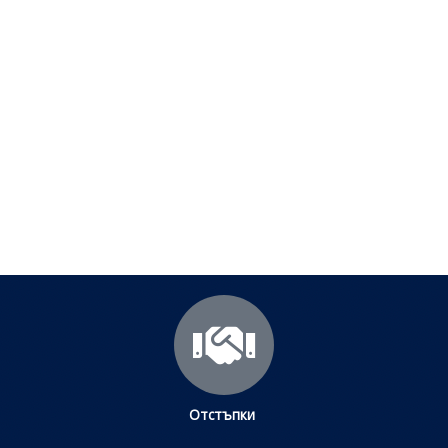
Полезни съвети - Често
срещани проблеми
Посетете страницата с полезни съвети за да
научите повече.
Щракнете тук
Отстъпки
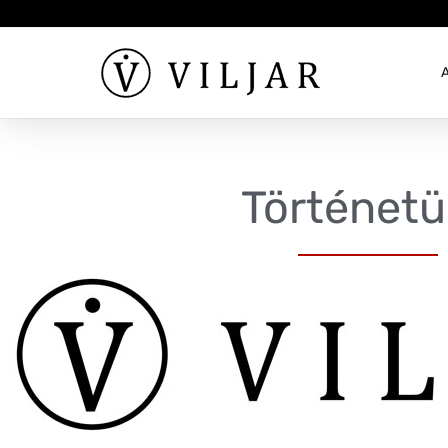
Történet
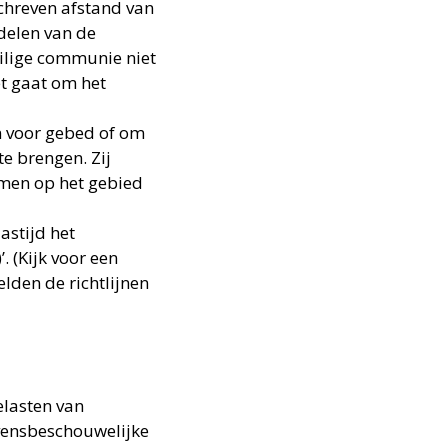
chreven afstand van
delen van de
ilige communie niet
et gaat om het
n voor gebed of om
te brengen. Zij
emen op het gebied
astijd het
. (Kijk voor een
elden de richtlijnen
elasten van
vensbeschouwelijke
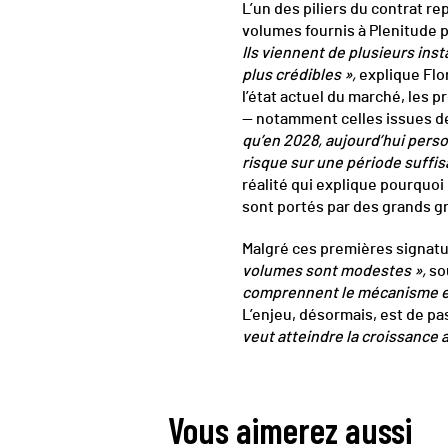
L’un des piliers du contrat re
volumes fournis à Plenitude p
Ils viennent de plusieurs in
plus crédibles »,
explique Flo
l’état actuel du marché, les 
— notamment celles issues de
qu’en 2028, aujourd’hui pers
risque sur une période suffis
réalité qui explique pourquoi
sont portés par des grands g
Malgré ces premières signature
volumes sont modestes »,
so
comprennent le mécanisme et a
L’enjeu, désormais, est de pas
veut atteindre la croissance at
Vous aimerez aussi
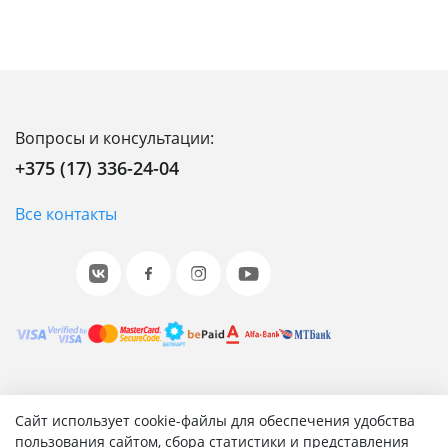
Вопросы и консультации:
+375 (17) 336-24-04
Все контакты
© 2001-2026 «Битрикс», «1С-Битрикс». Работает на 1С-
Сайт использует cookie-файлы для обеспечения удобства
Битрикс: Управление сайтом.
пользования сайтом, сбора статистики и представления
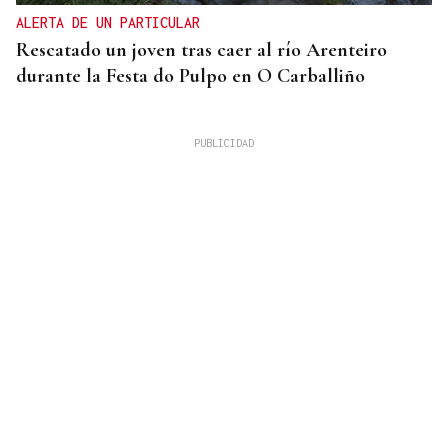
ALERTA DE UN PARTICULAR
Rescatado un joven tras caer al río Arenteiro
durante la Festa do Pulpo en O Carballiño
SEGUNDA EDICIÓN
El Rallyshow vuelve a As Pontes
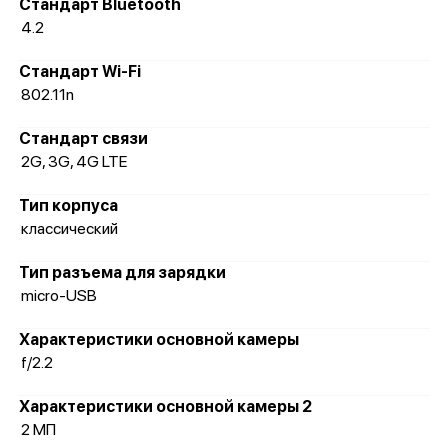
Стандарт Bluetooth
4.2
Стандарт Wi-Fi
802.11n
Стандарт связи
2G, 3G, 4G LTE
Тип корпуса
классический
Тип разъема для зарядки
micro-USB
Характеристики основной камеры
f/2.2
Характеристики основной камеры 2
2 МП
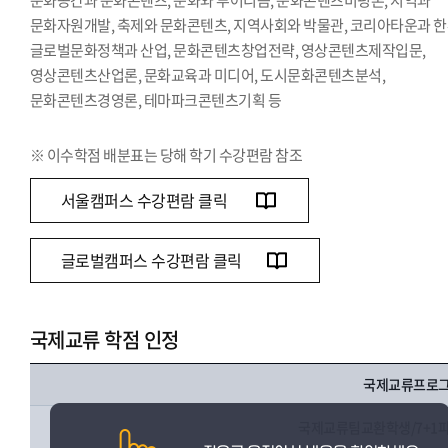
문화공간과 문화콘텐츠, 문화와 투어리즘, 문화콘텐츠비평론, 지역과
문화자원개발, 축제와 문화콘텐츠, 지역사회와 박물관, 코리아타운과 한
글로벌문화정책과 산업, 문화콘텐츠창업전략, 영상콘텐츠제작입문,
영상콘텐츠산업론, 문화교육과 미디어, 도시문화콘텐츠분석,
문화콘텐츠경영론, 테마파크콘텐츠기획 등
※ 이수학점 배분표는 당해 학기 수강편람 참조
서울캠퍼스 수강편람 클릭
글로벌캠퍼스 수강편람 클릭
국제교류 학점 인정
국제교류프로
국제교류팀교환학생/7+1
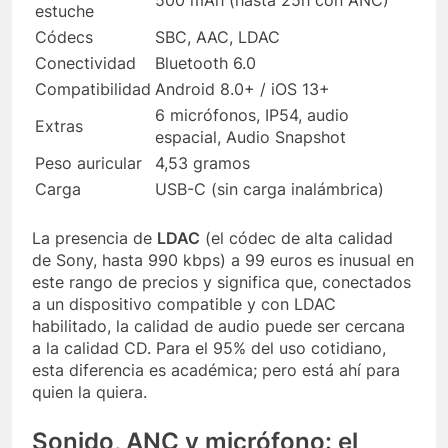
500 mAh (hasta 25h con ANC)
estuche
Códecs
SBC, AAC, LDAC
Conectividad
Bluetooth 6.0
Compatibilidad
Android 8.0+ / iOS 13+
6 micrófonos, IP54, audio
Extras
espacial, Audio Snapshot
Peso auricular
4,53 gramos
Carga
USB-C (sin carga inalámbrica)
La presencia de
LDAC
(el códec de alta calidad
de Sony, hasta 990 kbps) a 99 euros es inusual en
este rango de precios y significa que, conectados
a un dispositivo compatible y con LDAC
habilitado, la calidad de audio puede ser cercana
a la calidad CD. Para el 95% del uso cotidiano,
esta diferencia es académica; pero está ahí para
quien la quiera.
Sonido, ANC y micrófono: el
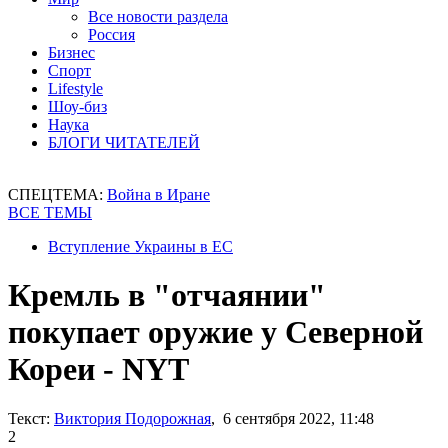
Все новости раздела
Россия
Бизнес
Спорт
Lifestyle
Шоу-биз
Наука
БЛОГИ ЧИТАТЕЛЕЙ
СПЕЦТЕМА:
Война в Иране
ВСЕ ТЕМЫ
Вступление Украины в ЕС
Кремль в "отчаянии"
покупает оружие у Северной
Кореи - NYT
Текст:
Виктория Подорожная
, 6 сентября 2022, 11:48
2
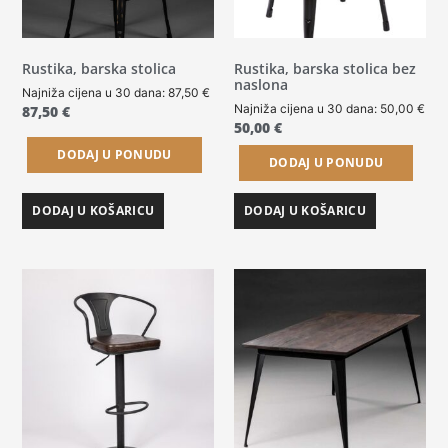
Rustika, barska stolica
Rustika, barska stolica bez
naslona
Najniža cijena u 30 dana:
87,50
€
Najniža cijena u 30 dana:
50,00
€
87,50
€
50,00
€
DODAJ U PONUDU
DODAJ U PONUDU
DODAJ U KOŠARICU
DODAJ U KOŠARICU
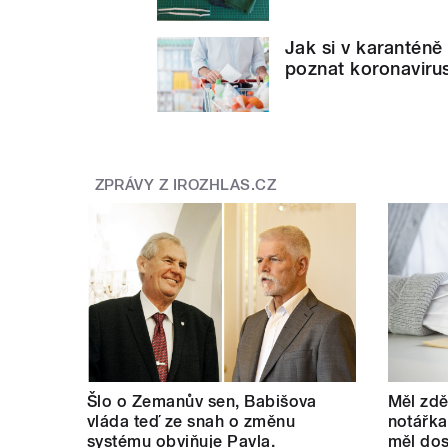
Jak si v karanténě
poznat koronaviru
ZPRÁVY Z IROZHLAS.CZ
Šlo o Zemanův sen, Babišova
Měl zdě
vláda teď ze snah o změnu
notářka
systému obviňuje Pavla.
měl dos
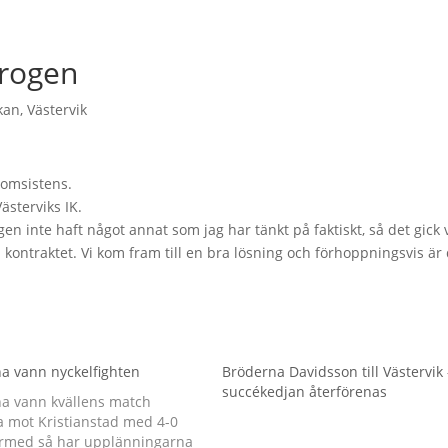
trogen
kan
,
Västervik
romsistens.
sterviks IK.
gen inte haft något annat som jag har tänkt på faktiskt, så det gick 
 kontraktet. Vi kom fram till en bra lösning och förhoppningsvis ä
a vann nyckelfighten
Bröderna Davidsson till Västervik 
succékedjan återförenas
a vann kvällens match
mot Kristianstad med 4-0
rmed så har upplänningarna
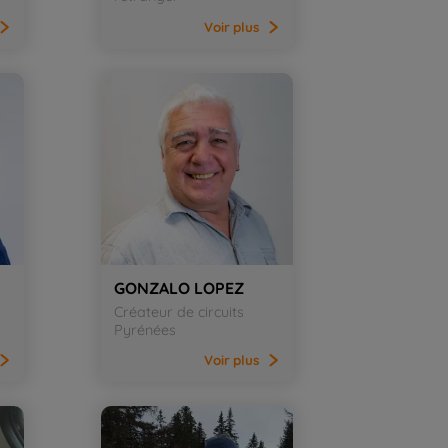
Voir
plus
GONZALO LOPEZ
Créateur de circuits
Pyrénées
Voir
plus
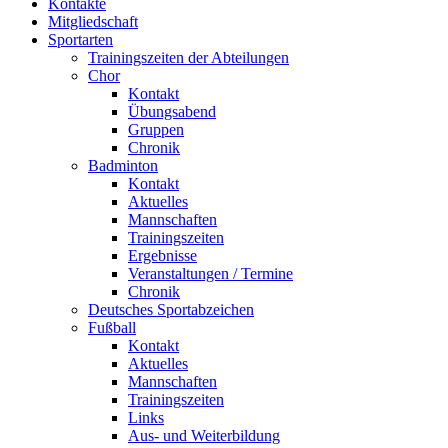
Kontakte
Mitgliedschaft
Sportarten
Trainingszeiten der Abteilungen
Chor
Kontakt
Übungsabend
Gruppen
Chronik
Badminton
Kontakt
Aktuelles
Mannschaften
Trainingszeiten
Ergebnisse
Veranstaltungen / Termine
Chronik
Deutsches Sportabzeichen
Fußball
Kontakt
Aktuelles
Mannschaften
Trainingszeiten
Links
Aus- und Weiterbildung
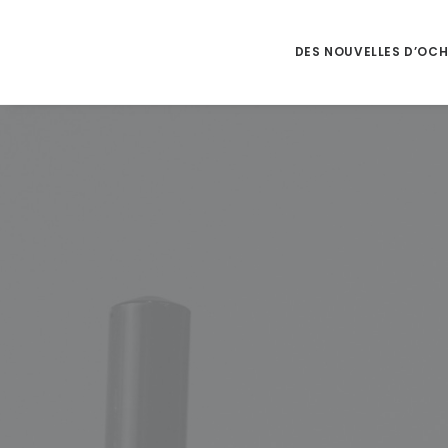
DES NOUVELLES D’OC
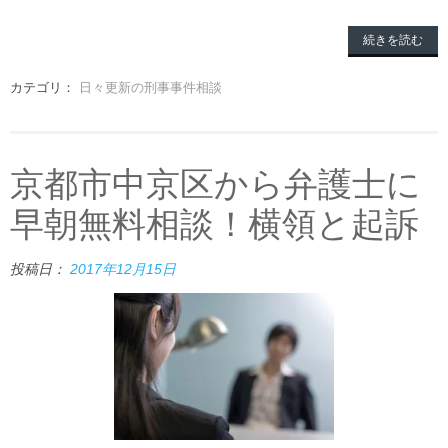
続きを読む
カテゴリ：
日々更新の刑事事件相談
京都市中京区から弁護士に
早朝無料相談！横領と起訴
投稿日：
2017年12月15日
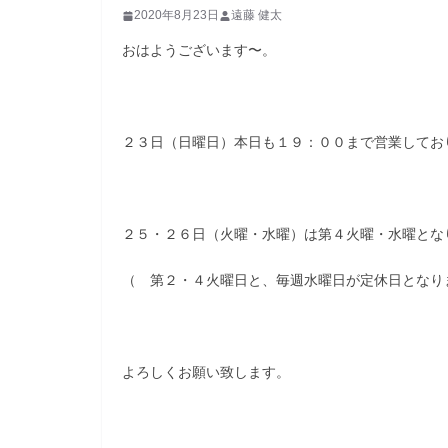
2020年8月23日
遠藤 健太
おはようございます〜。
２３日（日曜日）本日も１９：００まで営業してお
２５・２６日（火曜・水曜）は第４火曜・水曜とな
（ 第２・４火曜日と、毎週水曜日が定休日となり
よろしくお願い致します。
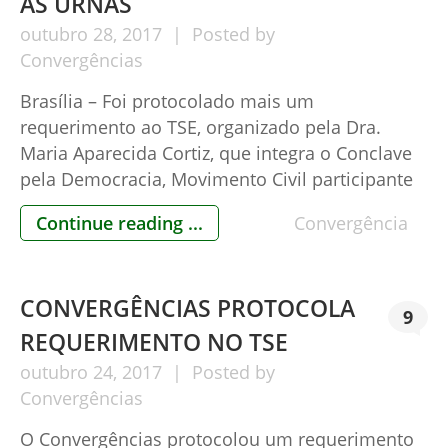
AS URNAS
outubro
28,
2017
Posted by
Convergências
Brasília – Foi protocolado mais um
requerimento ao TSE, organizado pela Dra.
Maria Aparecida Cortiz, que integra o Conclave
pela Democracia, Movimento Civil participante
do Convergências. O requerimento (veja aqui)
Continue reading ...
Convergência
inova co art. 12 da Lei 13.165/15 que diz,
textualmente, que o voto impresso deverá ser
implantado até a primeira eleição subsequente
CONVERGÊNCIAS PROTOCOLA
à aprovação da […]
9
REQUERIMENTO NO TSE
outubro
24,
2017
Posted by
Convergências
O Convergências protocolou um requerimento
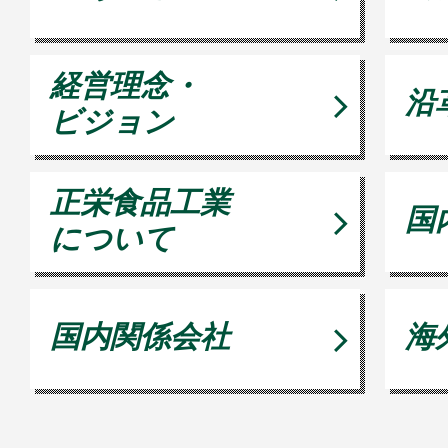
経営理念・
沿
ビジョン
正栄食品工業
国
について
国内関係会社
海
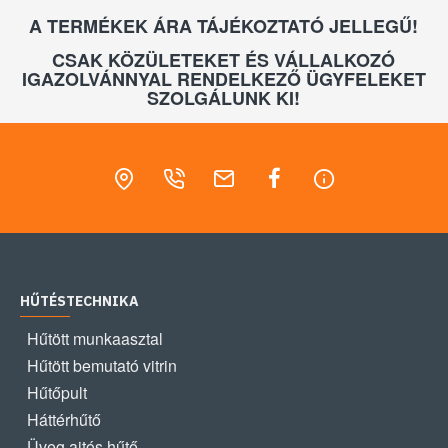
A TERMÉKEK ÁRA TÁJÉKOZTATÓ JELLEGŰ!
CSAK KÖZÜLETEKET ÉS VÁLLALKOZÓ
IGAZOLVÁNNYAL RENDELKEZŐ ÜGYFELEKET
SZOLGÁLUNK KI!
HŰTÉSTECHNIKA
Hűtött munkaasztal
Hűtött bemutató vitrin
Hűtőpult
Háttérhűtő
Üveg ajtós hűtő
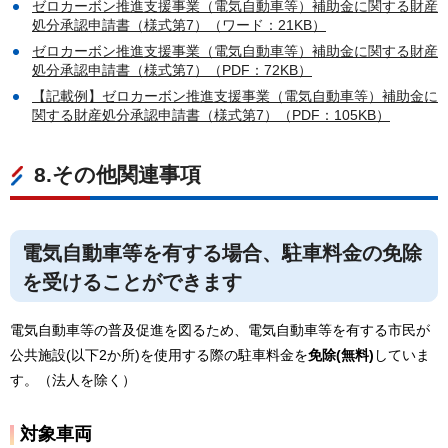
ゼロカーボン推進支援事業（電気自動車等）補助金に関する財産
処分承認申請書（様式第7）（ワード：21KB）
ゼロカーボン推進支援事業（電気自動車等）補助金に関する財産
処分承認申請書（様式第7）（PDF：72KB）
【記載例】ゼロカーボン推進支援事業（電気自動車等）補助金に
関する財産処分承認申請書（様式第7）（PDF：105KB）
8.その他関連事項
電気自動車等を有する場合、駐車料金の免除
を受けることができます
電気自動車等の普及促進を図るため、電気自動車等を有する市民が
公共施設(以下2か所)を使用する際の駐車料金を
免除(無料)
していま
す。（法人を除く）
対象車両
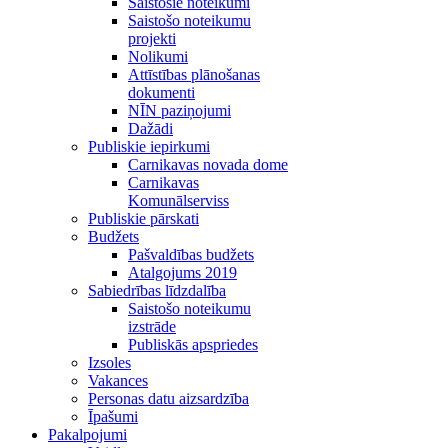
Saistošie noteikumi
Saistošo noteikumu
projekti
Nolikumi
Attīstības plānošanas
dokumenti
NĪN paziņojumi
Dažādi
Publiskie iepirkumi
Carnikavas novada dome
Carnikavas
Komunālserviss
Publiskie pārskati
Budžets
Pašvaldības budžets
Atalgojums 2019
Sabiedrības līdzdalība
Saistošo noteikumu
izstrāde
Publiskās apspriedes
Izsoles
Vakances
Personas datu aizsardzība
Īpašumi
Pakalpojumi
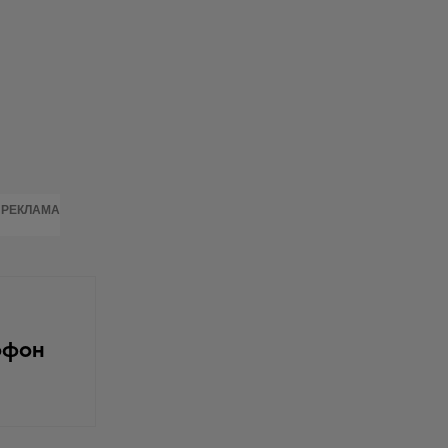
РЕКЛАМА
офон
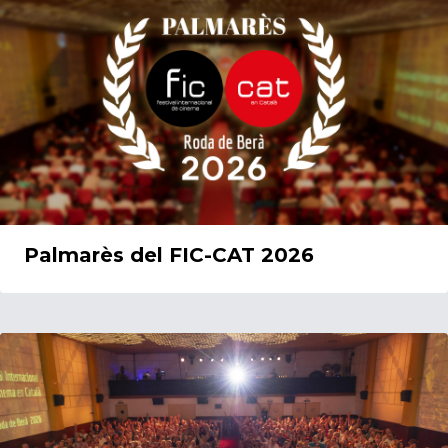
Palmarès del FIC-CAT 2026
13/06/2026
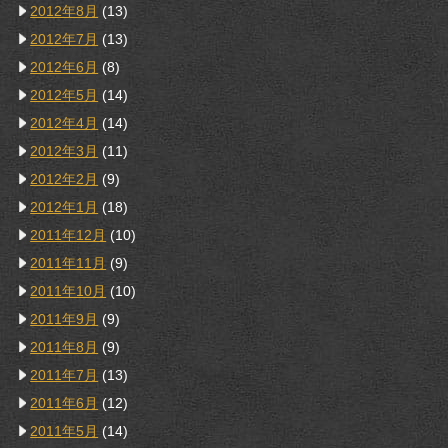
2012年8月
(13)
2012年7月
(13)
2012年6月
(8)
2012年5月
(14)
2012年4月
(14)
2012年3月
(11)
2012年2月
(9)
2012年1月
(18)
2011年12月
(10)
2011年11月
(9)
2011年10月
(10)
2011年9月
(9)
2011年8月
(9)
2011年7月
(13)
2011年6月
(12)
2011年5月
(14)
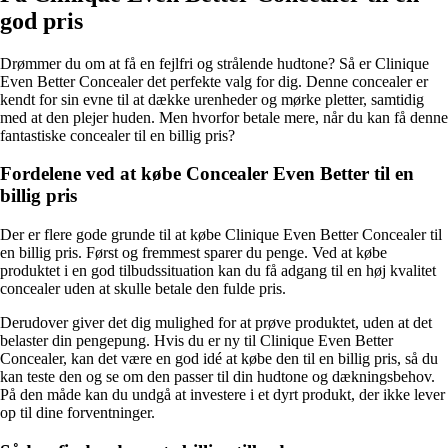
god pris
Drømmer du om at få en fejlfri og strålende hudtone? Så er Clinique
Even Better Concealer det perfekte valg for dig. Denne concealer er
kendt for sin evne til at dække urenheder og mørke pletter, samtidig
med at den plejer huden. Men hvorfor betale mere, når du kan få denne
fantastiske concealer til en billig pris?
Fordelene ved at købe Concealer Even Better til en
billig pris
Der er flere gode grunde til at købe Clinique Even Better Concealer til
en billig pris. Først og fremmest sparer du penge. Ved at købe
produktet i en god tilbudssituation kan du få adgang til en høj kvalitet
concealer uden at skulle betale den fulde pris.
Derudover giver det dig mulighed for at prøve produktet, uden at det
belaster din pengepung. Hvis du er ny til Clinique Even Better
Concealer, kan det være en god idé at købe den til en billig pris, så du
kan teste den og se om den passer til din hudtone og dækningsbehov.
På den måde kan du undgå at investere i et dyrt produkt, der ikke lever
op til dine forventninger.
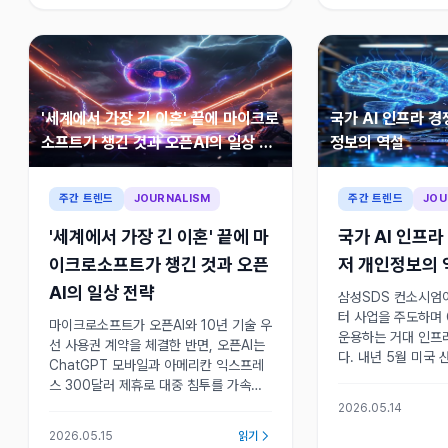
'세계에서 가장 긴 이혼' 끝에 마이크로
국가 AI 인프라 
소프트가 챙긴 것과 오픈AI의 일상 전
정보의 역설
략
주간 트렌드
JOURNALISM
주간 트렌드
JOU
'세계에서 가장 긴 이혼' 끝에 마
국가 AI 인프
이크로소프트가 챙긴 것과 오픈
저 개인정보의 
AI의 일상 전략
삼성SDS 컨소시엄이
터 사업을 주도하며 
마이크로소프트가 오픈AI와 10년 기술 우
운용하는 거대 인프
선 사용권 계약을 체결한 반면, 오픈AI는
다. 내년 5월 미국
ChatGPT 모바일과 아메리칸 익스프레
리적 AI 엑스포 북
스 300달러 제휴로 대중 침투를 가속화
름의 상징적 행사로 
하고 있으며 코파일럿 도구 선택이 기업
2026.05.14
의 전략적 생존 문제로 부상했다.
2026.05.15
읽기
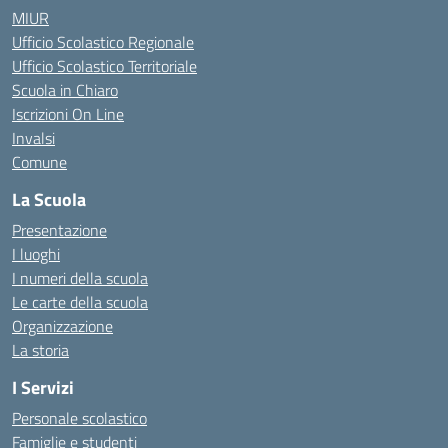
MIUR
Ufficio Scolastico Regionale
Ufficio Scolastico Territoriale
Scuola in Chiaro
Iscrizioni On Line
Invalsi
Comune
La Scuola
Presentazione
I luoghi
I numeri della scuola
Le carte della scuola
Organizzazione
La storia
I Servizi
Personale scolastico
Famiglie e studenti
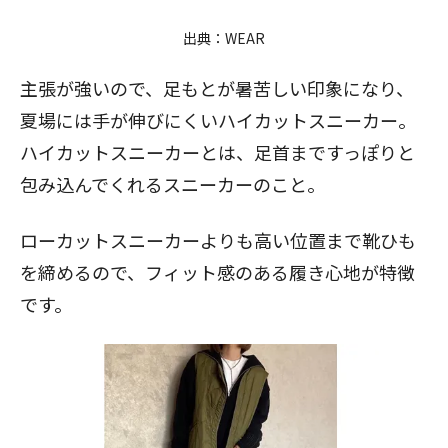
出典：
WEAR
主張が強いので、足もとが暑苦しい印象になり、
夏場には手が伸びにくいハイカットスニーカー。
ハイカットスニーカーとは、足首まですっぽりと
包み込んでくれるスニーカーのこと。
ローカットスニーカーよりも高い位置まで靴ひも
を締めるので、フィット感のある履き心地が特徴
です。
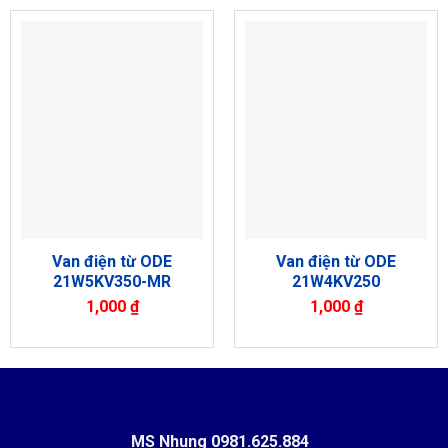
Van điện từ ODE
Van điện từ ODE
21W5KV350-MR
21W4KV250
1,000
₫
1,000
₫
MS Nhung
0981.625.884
++++++++
> **What the exercise asks**:
When a line in the data above contains the string "stolica", copy that line.

> **Solution below**:
Rustika, barska stolica
Rustika, barska stolica bez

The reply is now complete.